Mark Love: Stupid Ministry Tricks, Part 1

MarkLoveI’m quickly becoming a big fan of Mark Love’s blog Dei-liberations.

For those who don’t know Mark, he is Director of the Resource Center for Missional Leadership at Rochester College.

His work there includes directing a Master’s degree in missional leadership, working with existing congregations and their leaders toward missional innovation, and directing Streaming, an annual conference on missional hermeneutics.

The post that first caught my attention is Stupid Ministry Tricks: Do Not Do This Thing. With Mark’s permission, I’ll be copying nearly his entire post and offering some personal commentary here and there — which is mine and may well not reflect Mark’s thinking at all. (And I’ve corrected typos along the way. The editor in me cannot resist.)


I have a former colleague who used to say he could solve the preacher-elder wars. To elders, you can’t make everyone happy. To ministers, don’t be stupid. I think both pieces of advice might be unrealistic.

But I do think that ministers can be smarter about issues related to change. So, here’s to making smarter ministers.

I do wish Mark would further address the “unrealistic” advice to elders that you can’t make everyone happy. It is, of course, true, and we elders do try to please everyone. So what’s the solution?
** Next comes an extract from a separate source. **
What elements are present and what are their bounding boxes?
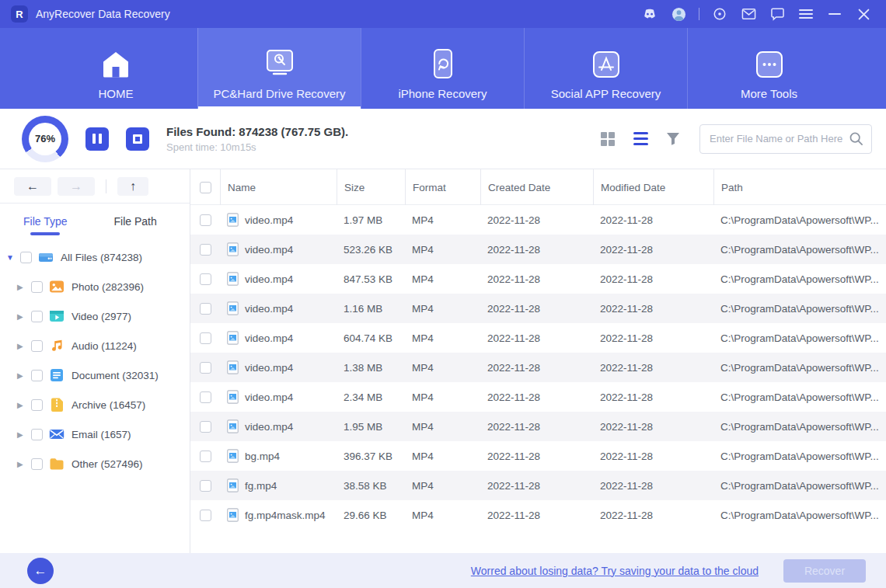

1. Ministry is not a race or a competition. Ministers spend too much time comparing themselves and their churches to other ministers and churches. And this makes us stupid. It doesn’t matter who from your M.Div. class is the first to keynote or publish or break the 500 barrier or get the big pulpit. It doesn’t matter. These kinds of comparisons create gaps between our experience and our desires that keep us and our congregations in constant deficit thinking. And this creates anxiety, and anxiety makes us stupid. Do not do this thing.

Amen. The challenge is not to be the biggest or fastest growing. The challenge is to become what God wants you to become. That is, think in terms of leading the church to become like Jesus, not Saddleback. This is no slam on Saddleback; I’m just saying that influence, fame, and wealth are not the goal. And not every church is called to follow their model of how to do church.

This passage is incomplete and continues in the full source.